Jetzt, Samstag, etwa 14 Uhr,
sitze ich lesend im Gasthof Engel,
Reichsstraße 10, 86604 Donauwörth.
Um 18 Uhr spielen Deutschland
und Lettland. Das will ich mir ansehen
inmitten der Leute heut abend.

Doch vorerst ein altes Heft „Akzente”,
erschien vor 30 Jahren, darin
meint Walter Höllerer:
Wer ein langes Gedicht schreibt,
muss nicht jedes Wort
mit Bedeutung besonders beladen.
„Flache und hohe Passagen”
spielen zusammen
„wie Katz und Hund”.

Ein Blick zu dem Tisch in der Ecke:
Ein altes Paar.
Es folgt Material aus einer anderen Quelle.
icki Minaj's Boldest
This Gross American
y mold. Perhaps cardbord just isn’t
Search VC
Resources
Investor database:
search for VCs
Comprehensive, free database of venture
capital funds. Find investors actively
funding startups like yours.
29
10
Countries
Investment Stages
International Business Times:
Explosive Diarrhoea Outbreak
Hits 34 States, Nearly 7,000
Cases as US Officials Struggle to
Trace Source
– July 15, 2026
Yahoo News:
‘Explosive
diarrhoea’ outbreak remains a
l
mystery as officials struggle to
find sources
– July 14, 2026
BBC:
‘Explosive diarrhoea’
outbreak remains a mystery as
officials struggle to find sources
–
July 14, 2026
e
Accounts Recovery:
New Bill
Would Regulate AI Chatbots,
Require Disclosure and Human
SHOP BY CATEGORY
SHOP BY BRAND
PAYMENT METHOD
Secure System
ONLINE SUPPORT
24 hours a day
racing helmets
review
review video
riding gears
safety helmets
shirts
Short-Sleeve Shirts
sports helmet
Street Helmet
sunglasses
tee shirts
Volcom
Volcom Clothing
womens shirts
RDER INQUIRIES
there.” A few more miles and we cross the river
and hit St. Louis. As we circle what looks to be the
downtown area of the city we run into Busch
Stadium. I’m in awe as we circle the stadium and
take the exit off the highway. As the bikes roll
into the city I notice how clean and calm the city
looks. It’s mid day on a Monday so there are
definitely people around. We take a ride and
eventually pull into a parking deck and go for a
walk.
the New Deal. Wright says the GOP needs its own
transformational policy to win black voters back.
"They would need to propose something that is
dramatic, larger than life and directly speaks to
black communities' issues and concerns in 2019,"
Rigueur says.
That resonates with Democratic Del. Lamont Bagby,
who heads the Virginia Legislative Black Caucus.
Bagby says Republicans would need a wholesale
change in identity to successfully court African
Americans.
Der Mann
kurzatmig und fröhlich,
er hat, sagt er laut,
die Lisbeth,
da ist er froh.

Der grüne Tee vor mir,
aromatisiert, großblättrige
Sencha und Blüten,
er nennt sich „Morgentau”.
So war in der Karte zu lesen.
Ich habe mir
dieses Beispiel
für Lyrik in Prosa bestellt.

Solo sitz ich, leicht melancholisch,
probiere Verse, treibe den Ball
des Schreibers über die Zeilen,
ich hoffe ein wenig,
es helfe, das lyrische Spiel
ohne Fließtext.

Nicht zu wissen, wie es weitergeht,
ist kein Vorrecht des lyrischen Ichs.
Immerhin aber findest Du selten
ein lyrisches Wir oder Ihr. So setz´
ich mit Zutraun das „Ich”, die Worte,
die Zeilen, die Sätze, den Text.

Und stelle mir vor, beim Lesen,
im Einlass der Verse beugt mancher
den Kopf, nicht demütig, natürlich nicht.
Aber sorgsam, freundlich,
tastet er aus,
was die Zeile so füllt.

Und dort, wo sie anhält, die Zeile,
leuchtet vielleicht eine Spur,
vielleicht grade dort,
wo nichts mehr
weiterzugehen
scheint.

Und schau nur - im Verse -
gleitet des Schreibers Ball durch sein Feld,
hebt ab, er fliegt durch die Luft
wie ein Vogel - über die Spitzen des Waldes.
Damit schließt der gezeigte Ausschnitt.